Listed family businesses are more successful
20 July 2022, Munich. Publicly traded family businesses in Europe do business with a longer-term perspective and more successfully than companies that are not family businesses – and the greater the influence of the founding family, the better their performance. This is the conclusion reached by the study “Listed family firms in Europe” commissioned by the Foundation for Family Businesses and authored by an international research team directed by Dr Marc Steffen Rapp, Professor of Economics at the Marburg Centre for Institutional Economics of the Philipps-Universität Marburg.
Higher job growth
Listed family businesses recorded higher employment growth in the period under review. They also charted comparatively higher value creation per capita and were more profitable than firms that are not family businesses, as measured by the key indicators “return on assets” and “return on equity”. From the perspective of the capital market, it is also interesting that when it comes to total return (capital gains plus dividend yield), family businesses do considerably better at an average 7.0 per cent than non-family businesses with 5.6 per cent.
“Family companies focus on a long-term, solid approach when doing business. They think in generations, not quarters. This makes them a counter-model to large corporations with widely spread shareholdings, which are frequently concerned most of all with meeting investors’ short-term expectations”, notes Professor Rainer Kirchdörfer, Executive Board member of the Foundation for Family Businesses.
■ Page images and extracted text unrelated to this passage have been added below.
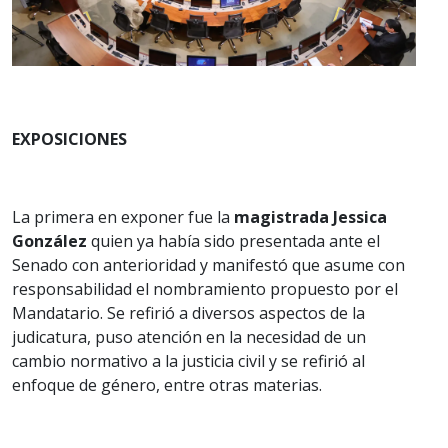
EXPOSICIONES
La primera en exponer fue la
magistrada Jessica
González
quien ya había sido presentada ante el
Senado con anterioridad y manifestó que asume con
responsabilidad el nombramiento propuesto por el
Mandatario. Se refirió a diversos aspectos de la
judicatura, puso atención en la necesidad de un
cambio normativo a la justicia civil y se refirió al
enfoque de género, entre otras materias.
Entrepreneurial spirit drives business success
Dr Simone Bagel-Trah, Chairwoman of the Supervisory Board and the Shareholders' Committee of Henkel, explains the comparatively good performance of listed family firms this way: “A significant driver in economic success is entrepreneurial spirit, which is often deeply rooted in family companies in particular. In this context, listed family companies can bring together the best of two worlds – increased transparency and comparability with competitors combined with a long-term perspective and a corporate culture characterised by family values. As an anchor shareholder, a family has a special interest in the company being successful over the long term and staying competitive.”
At 32 per cent of all companies worldwide, listed family businesses make up a substantial part of the capital market. They even amount to more than 40 per cent of companies in France, Germany, Greece, Italy and Portugal. By contrast, Finland, Ireland, the Netherlands and Great Britain have comparatively few family firms among their publicly traded companies.
A key factor on the capital markets
Among family firms, those companies rate especially positively whose family founders continue to exert a crucial influence on the business. They make up more than 60 per cent of listed family firms, and 20 per cent of all the listed companies in the countries examined. These founding family businesses grow faster in terms of turnover and employment. They are also more profitable than other companies. On average, they generate an annual total return of 7.6 per cent – compared to 6.3 per cent for family businesses without a connection to a founder.
For the study, the researchers looked at listed firms in the real economy from 17 European countries (15 EU members plus Norway and Switzerland) during the period 2007 to 2020. Their sample comprised a total of 6,702 companies and included 53,484 individual yearly results. It is thus the largest study of its kind.